Am also seeing this issue on a second new VPS that was independently configured from the first one having the issue. I wonder if this is somehow caused by an issue with CPU virtualization configurations by this provider.

vintagepc commented 3 years ago

I could certainly arrange some hands-on time for you with one of the server instances in question if you think it would be insightful

vintagepc commented 3 years ago

@Scags I sat down with this today and did some crude print debugging. I've narrowed the segfault down to
DHookEnableDetour(hook, true, CTeamPlayRoundBasedRules_SetInWaitingForPlayersPost);

Commenting this line stops the crash, and leaving it enabled with guard PrintToServers() in the actual callback shows they do not appear to get executed. It's seems to be the detour invocation itself causing the issue somehow (which explains the crash timing - server startup or on map change.

Going to keep picking at this time permitting, but I'll continue to follow up here with any new discoveries in the hopes it might trigger some insight or offer new avenues to explore

Scags commented 3 years ago

Looks like the signatures were wrong, although they were still valid signatures. Fixed now.

vintagepc commented 3 years ago

Hah, I was just looking at some crashdumps and wondering why the crash location had awfully similar signatures but did not look like a proper function entrypoint. I'll give the updated files a try.

vintagepc commented 3 years ago

Awesome, I no longer get a segfault now.

Weird it worked fine on two installs but did not on two others.

vintagepc commented 3 years ago

Hmm... segfault on class selection now when joining. Digging....

vintagepc commented 3 years ago

WHJR-HMUG-5BVO in case you get a chance to look before I do

vintagepc commented 3 years ago

OK, got a little further. I think something is very janky with Detour (DHooks 2.2.0-detours16 and 14a, SM1.10, also seen on 1.11)

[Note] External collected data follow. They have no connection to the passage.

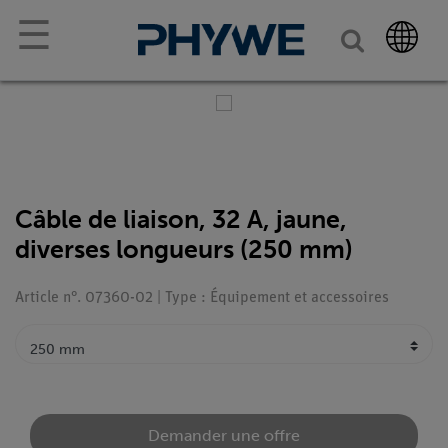
☰
Câble de liaison, 32 A, jaune,
diverses longueurs (250 mm)
Article n°. 07360-02 | Type : Équipement et accessoires
Demander une offre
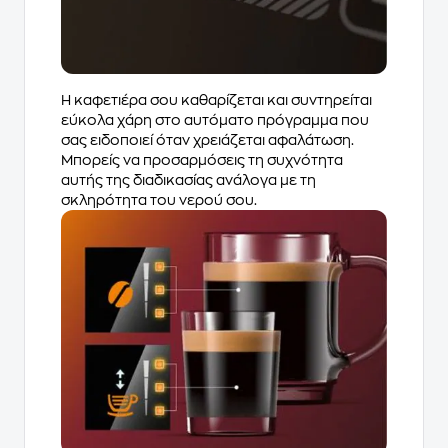
Η καφετιέρα σου καθαρίζεται και συντηρείται
εύκολα χάρη στο αυτόματο πρόγραμμα που
σας ειδοποιεί όταν χρειάζεται αφαλάτωση.
Μπορείς να προσαρμόσεις τη συχνότητα
αυτής της διαδικασίας ανάλογα με τη
σκληρότητα του νερού σου.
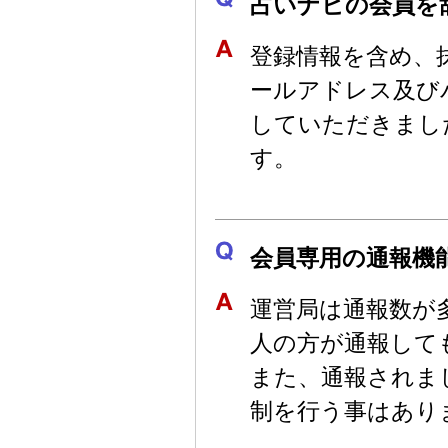
占いナビの会員を
登録情報を含め、
ールアドレス及び
していただきまし
す。
会員専用の通報機
運営局は通報数が
人の方が通報して
また、通報されま
制を行う事はあり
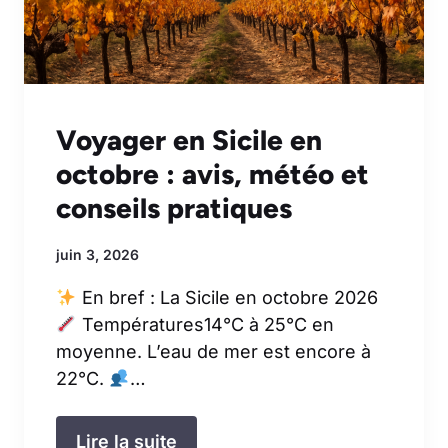
Voyager en Sicile en
octobre : avis, météo et
conseils pratiques
juin 3, 2026
En bref : La Sicile en octobre 2026
Températures14°C à 25°C en
moyenne. L’eau de mer est encore à
22°C.
…
Lire la suite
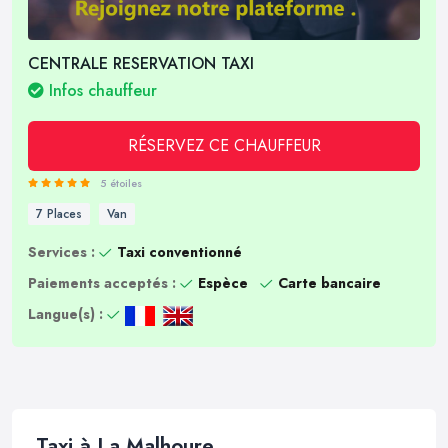
CENTRALE RESERVATION TAXI
Infos chauffeur
RÉSERVEZ CE CHAUFFEUR
5 étoiles
7 Places
Van
Services :
Taxi conventionné
Paiements acceptés :
Espèce
Carte bancaire
Langue(s) :
Taxi à La Malhoure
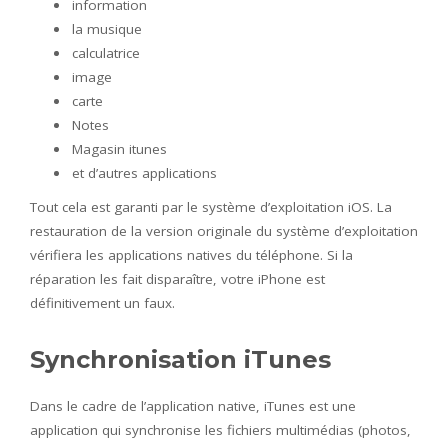
information
la musique
calculatrice
image
carte
Notes
Magasin itunes
et d’autres applications
Tout cela est garanti par le système d’exploitation iOS. La
restauration de la version originale du système d’exploitation
vérifiera les applications natives du téléphone. Si la
réparation les fait disparaître, votre iPhone est
définitivement un faux.
Synchronisation iTunes
Dans le cadre de l’application native, iTunes est une
application qui synchronise les fichiers multimédias (photos,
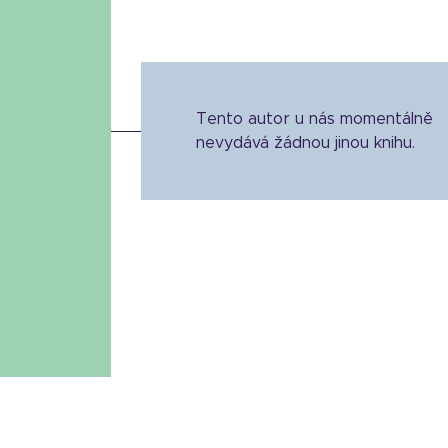
Tento autor u nás momentálně
nevydává žádnou jinou knihu.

Based on some logging, the detour Posts are never called, and the last thing on the console before a segfault is always a the non-Post version of a detour call. I spent some time enabling/disabling different ones and this will change the crash address.

Disabling all detours does not appear to precipitate any more segfaults. No plugins loaded other than stock SM plugins and tf2c, so this should not be an issue with something else making use of exposed natives via TF2C.

vintagepc commented 3 years ago

You're off the hook, good Sir. We've confirmed it's an issue with Detour/DHooks at this point.

Thanks again for the quick turnaround on the signature fix.